Open-Access: This article is an open-access article that was selected by an in-house editor and fully peer-reviewed by external reviewers. It is distributed in accordance with the Creative Commons Attribution NonCommercial (CC BY-NC 4.0) license, which permits others to distribute, remix, adapt, build upon this work non-commercially, and license their derivative works on different terms, provided the original work is properly cited and the use is non-commercial. See: http://creativecommons.org/Licenses/by-nc/4.0/
Corresponding author: Mercedes Perez-Carreras, MD, PhD, Associate Professor, Medical Specialist. Gastroenterology and Hepatology Unit, 12 de Octubre Universitary Hospital, Av. de Córdoba s/n, Madrid 28041, Spain. mpcarreras@salud.madrid.org
Received: May 20, 2021 Peer-review started: May 20, 2021 First decision: June 12, 2021 Revised: July 4, 2021 Accepted: September 16, 2021 Article in press: September 16, 2021 Published online: November 7, 2021
Abstract
Non-alcoholic fatty liver disease (NAFLD) is currently considered the most common cause of liver disease. Its prevalence is increasing in parallel with the obesity and type 2 diabetes mellitus (DM2) epidemics in developed countries. Several recent studies have suggested that NAFLD may be the hepatic manifestation of a systemic inflammatory metabolic disease that also affects other organs, such as intestine, lungs, skin and vascular endothelium. It appears that local and systemic proinflammatory/anti-inflammatory cytokine imbalance, together with insulin resistance and changes in the intestinal microbiota, are pathogenic mechanisms shared by NAFLD and other comorbidities. NAFLD is more common in patients with extrahepatic diseases such as inflammatory bowel disease (IBD), obstructive syndrome apnea (OSA) and psoriasis than in the general population.

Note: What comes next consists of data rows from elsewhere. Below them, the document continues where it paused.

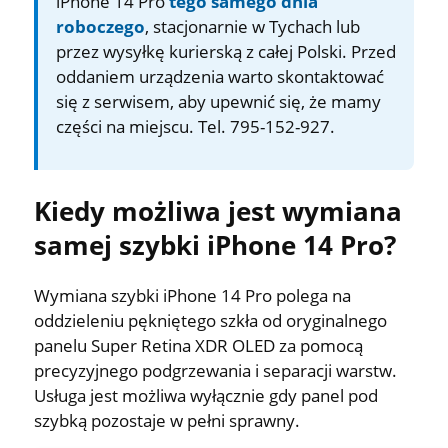
iPhone 14 Pro
tego samego dnia
roboczego
, stacjonarnie w Tychach lub
przez wysyłkę kurierską z całej Polski. Przed
oddaniem urządzenia warto skontaktować
się z serwisem, aby upewnić się, że mamy
części na miejscu. Tel. 795-152-927.
Kiedy możliwa jest wymiana
samej szybki iPhone 14 Pro?
Wymiana szybki iPhone 14 Pro polega na
oddzieleniu pękniętego szkła od oryginalnego
panelu Super Retina XDR OLED za pomocą
precyzyjnego podgrzewania i separacji warstw.
Usługa jest możliwa wyłącznie gdy panel pod
szybką pozostaje w pełni sprawny.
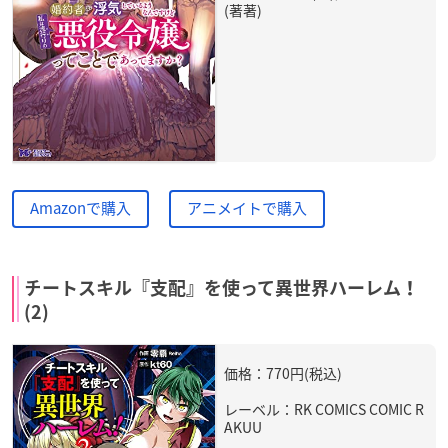
(著著)
Amazonで購入
アニメイトで購入
チートスキル『支配』を使って異世界ハーレム！
(2)
価格：770円(税込)
レーベル：RK COMICS COMIC R
AKUU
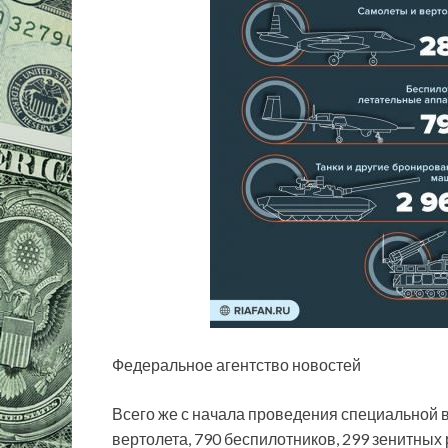
Федеральное агентство новостей
Всего же с начала проведения специальной 
вертолета, 790 беспилотников, 299 зенитных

Furthermore, there is evidence that this association has a negative impact on the severity of liver lesions. Specific risk characteristics for NAFLD have been identified in populations with IBD (i.e. age, obesity, DM2, previous bowel surgery, IBD evolution time, methotrexate treatment), OSA (i.e. obesity, DM2, OSA severity, increased transaminases) and psoriasis (i.e. age, metabolic factors, severe psoriasis, arthropathy, elevated transaminases, methotrexate treatment). These specific phenotypes might be used by gastroenterologists, pneumologists and dermatologists to create screening algorithms for NAFLD. Such algorithms should include non-invasive markers of fibrosis used in NAFLD to select subjects for referral to the hepatologist. Prospective, controlled studies in NAFLD patients with extrahepatic comorbidities are required to demonstrate a causal relationship and also that appropriate multidisciplinary management improves these patients’ prognosis and survival.

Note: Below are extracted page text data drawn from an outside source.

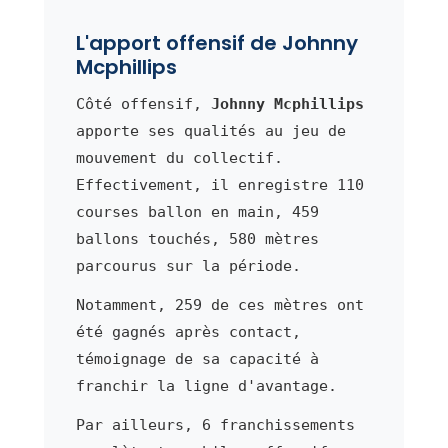
L'apport offensif de Johnny
Mcphillips
Côté offensif,
Johnny Mcphillips
apporte ses qualités au jeu de
mouvement du collectif.
Effectivement, il enregistre 110
courses ballon en main, 459
ballons touchés, 580 mètres
parcourus sur la période.
Notamment, 259 de ces mètres ont
été gagnés après contact,
témoignage de sa capacité à
franchir la ligne d'avantage.
Par ailleurs, 6 franchissements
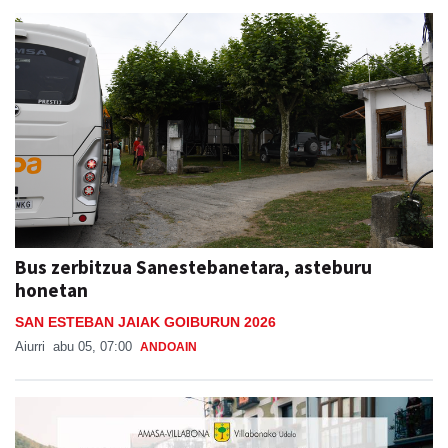
Bus zerbitzua Sanestebanetara, asteburu
honetan
SAN ESTEBAN JAIAK GOIBURUN 2026
Aiurri
abu 05, 07:00
ANDOAIN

Core Tip: Non-alcoholic fatty liver disease (NAFLD) is currently considered the most common cause of liver disease. Its prevalence is increasing in parallel with the obesity and type 2 diabetes mellitus epidemics in developed countries. Several recent studies have suggested that NAFLD may be the hepatic manifestation of a systemic inflammatory metabolic disease that also affects other organs. This article reviews the currently available literature on issues relating to the co-existence of NAFLD and inflammatory bowel disease, obstructive syndrome apnea or psoriasis, with particular focus on the prevalence, risk factors and impact on clinical multidisciplinary management.